HBase seeks to address some of these issues. Still, there are situations where HBase is the wrong tool for the job. As a developer, you need to make sure you take the time to see beyond the hype about this technology or that and really be sure that you’re matching impedance.

When HBase Shines

One place where HBase really does well is when you have records that are very sparse. This might mean un- or semi-structured data. In any case, unlike row-oriented RDBMSs, HBase is column-oriented, meaning that nulls are stored for free. If you have a row that only has one out of dozens of possible columns, literally only that single column is stored. This can mean huge savings in both disk space and IO read time.

Another way that HBase matches well to un- or semi-structured data is in its treatment of column families. In HBase, individual records of data are called cells. Cells are addressed with a row key/column family/cell qualifier/timestamp tuple. However, when you define your schema, you only specify what column families you want, with the qualifier portion determined dynamically by consumers of the table at runtime. This means that you can store pretty much anything in a column family without having to know what it will be in advance. This also allows you to essentially store one-to-many relationships in a single row! Note that this is not denormalization in the traditional sense, as you aren’t storing one row per parent-child tuple. This can be very powerful - if your child entities are truly subordinate, they can be stored with their parent, eliminating all join operations.

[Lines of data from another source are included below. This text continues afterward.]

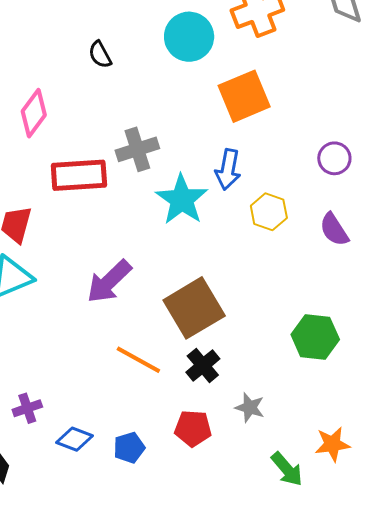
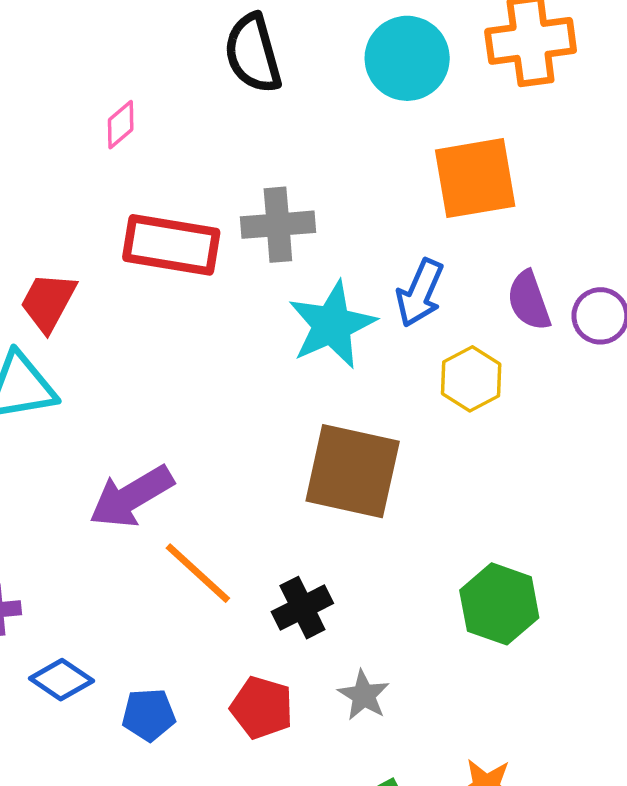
black semicircle: (100, 55) -> (253, 53), size x1.6
pink diamond: (34, 113) -> (121, 125), size x0.6
purple semicircle: (334, 230) -> (529, 301), moved
purple arrow: (109, 282) -> (131, 497), moved
brown square: (194, 308) -> (353, 471), moved, turned 30

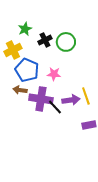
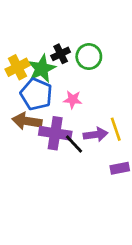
green star: (25, 29) -> (42, 69), moved, size x1.5
brown arrow: (20, 90) -> (27, 121), size x1.5

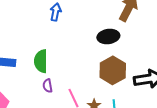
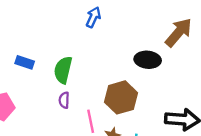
brown hexagon: (113, 70) -> (121, 97), moved

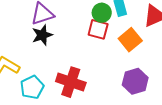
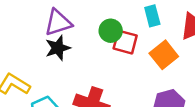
green circle: (102, 13) -> (111, 31), moved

In addition to handling sparse data well, HBase is also great for versioned data. As mentioned, the timestamp is a part of the cell “coordinates”. This is handy, because HBase stores a configurable number of versions of each cell you write, and then allows you to query what the state of that cell is at different points in time. Imagine, for instance, a record of a person with a column for location. Over time, that location might change. HBase’s schema would allow you to easily store a person’s location history along with when it changed, all in the same logical place.

Finally, of course, there’s the scaling. HBase is designed to partition horizontally across tens to hundreds of commodity PCs. This is how HBase deals with the problem of adding more CPUs, RAM and disks. I don’t feel like I need to go far down the road of discussing this idea, because it seems to be the one thing everyone gets about HBase. (If you need more convincing, read the original Bigtable paper. It’s got graphs!)

When HBase Isn’t Right

I’ll just go ahead and say it: HBase isn’t right for every purpose. Sure, you could go ahead and take your problem domain and squeeze it into HBase in one way or another, but then you’d be committing the same error we’re trying avoid by moving away from RDBMSs in the first place.

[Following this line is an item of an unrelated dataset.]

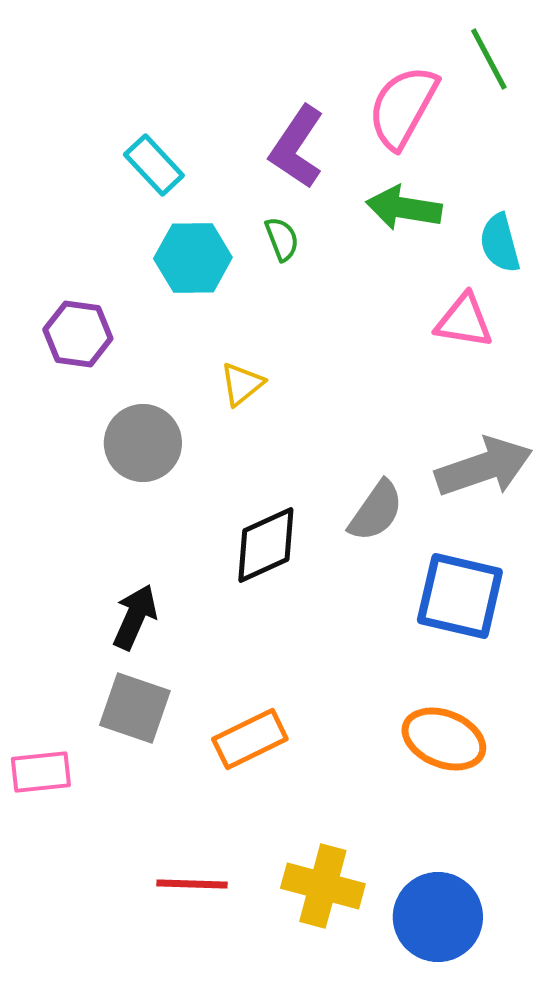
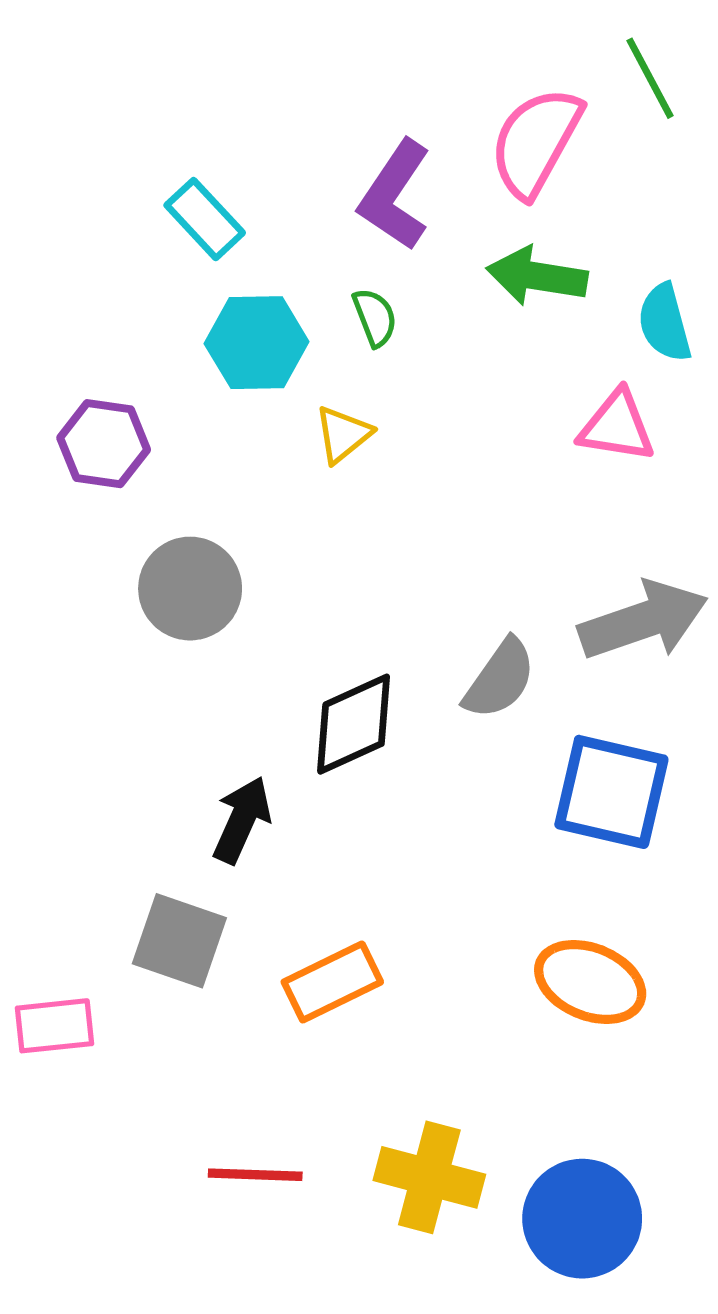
yellow triangle: (242, 384) -> (343, 434), moved
black arrow: (135, 617) -> (242, 820), moved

Firstly, if your data fits into a standard RDBMS without too much squeezing, chances are you don’t need HBase. That is, if a modestly expensive server loaded with MySQL fits your needs, then that’s probably what you want. Don’t make the mistake of assuming you need massive scale right off the bat.

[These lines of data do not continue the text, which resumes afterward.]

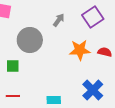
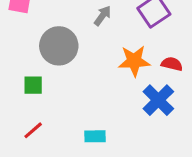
blue cross: (93, 90) -> (158, 100), moved
red line: (13, 96) -> (33, 130), turned -40

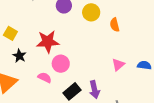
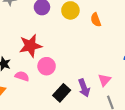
pink triangle: (118, 65) -> (104, 80), moved
pink semicircle: (45, 78) -> (22, 76), moved

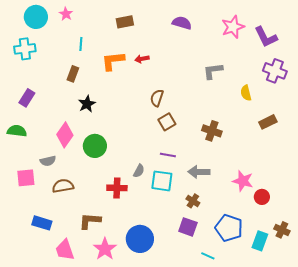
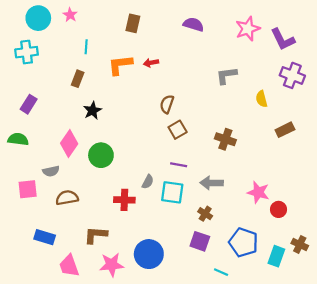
brown rectangle: (125, 22) -> (133, 23), turned -66
pink star: (105, 249) -> (112, 265), turned 30

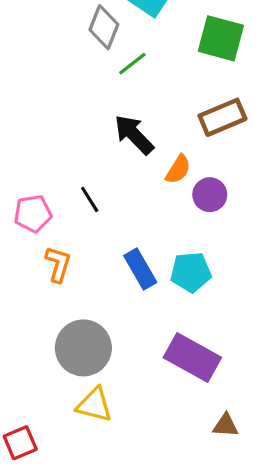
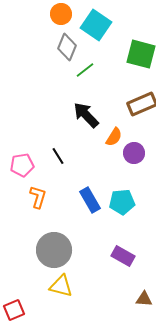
purple rectangle: (192, 357) -> (123, 256), size x0.7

Next, if your data model is pretty simple, you probably want to use a RDBMS. If your entities are all homogeneous, you’ll probably have an easy time of mapping your objects to tables. You also get some nice flexibility in terms of your ability to add indexes, query on non-primary-key values, do aggregations, and so on without much additional work. This is where RDBMSs shine - for decades they’ve been doing this sort of thing and doing it well, at least at lower scale. HBase, on the other hand, doesn’t allow for querying on non-primary-key values, at least directly. HBase allows get operations by primary key and scans (think: cursor) over row ranges. (If you have both scale and need of secondary indexes, don’t worry - Lucene to the rescue! But that’s another post.)

Finally, another thing you shouldn’t do with HBase (or an RDBMS, for that matter), is store large amounts of binary data. When I say large amounts, I mean tens to hundreds of megabytes. Certainly both RDBMSs and HBase have the capabilities to store large amounts of binary data. However, again, we have an impedance mismatch. RDBMSs are built to be fast metadata stores; HBase is designed to have lots of rows and cells, but functions best when the rows are (relatively) small. HBase splits the virtual table space into regions that can be spread out across many servers. The default size of individual files in a region is 256MB. The closer to the region limit you make each row, the more overhead you are paying to host those rows. If you have to store a lot of big files, then you’re best off storing in the local filesystem, or if you have LOTS of data, HDFS. You can still keep the metadata in an RDBMS or HBase - but do us all a favor and just keep the path in the metadata.

Conclusion

This post certainly doesn’t cover every use case and benefit or drawback of HBase, but I think it gives a pretty decent start. My hope is that people will be able to gain some insight into when they should start thinking of HBase for their applications, and also use this as a springboard for more questions about how to make use of HBase and ideas about how to make it better. So, I’ll end with a request - please, tell us what’s missing!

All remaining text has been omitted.